Crypto news

17.06.2026
20:19

A new wave of crypto drainers: how hackers empty the wallets of Russians

Russian cryptocurrency users are facing an aggressive new threat. At least three hacker groups have shifted their focus to the Russian-speaking audience, using malicious software known as drainers. These programs disguise themselves as legitimate investment platforms and affiliate programs, promising easy profits.

In late May to early June of this year, the emergence of at least 15 bait websites containing hidden crypto drainers was recorded. Analysts from the specialized division of F6 Digital Risk Protection identified a worrying trend: users are lured with promises of opening an investment account with a welcome bonus of $50 in USDT. To activate the bonus, the victim is asked to connect their wallet by scanning a QR code through the official app.

At first glance, this looks like a standard procedure. However, in reality, the user, without realizing it, signs a transaction that gives attackers full access to withdraw funds, tokens, and NFTs. Once authorization on the fake website is complete, the drainer instantly checks the balance with several requests and empties the wallet.

Main Luring Schemes

Specialists have identified three key tricks used by scammers:

  • Investment accounts: Promising a bonus for registration.
  • Telegram activity: Offering a profitable purchase of stars or other internal currencies.
  • Bonus programs: Distributing free tokens for connecting a wallet.

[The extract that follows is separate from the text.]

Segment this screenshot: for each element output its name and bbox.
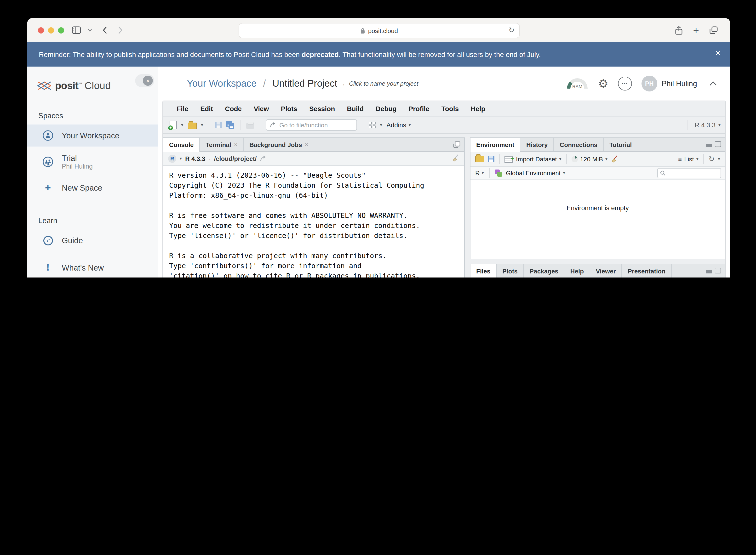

The scheme organizers have already submitted a request to block the identified domains, but as practice shows, new addresses immediately replace the closed ones. Maria Sinitsyna, Senior Analyst at the Digital Risk Protection Department of F6, notes that drainers are not new—they were actively used against English-speaking users several years ago, after which their activity declined. Now we are witnessing a resurgence of this threat, but with a focus on the Russian-speaking audience.

How to Protect Your Assets

Experts recommend completely avoiding clicking on suspicious links from advertisements. It is important to carefully verify the domain name of the resource you are on. Attackers often register domains that sound similar to well-known brands. Use Whois services to check the site's creation date—new resources should raise particular suspicion.

Additionally, since brokerage activities in the Russian Federation are only conducted under a license from the Bank of Russia, check the license and official internet resources of the broker on the Central Bank's website. Verify any promotions exclusively on official platforms. If you find a suspicious site, you can send it to the "Antiphishing" platform—F6 specialists will check the information and pass it to regulators for blocking.

Expert comment: The return of drainers targeting the Russian-speaking audience is an alarming signal. This indicates that attackers are adapting and finding new ways to bypass protective mechanisms. The most reliable protection is cold storage of assets and a critical attitude towards any offers requiring wallet connection. Do not believe promises of "freebies"—they do not exist in the crypto world.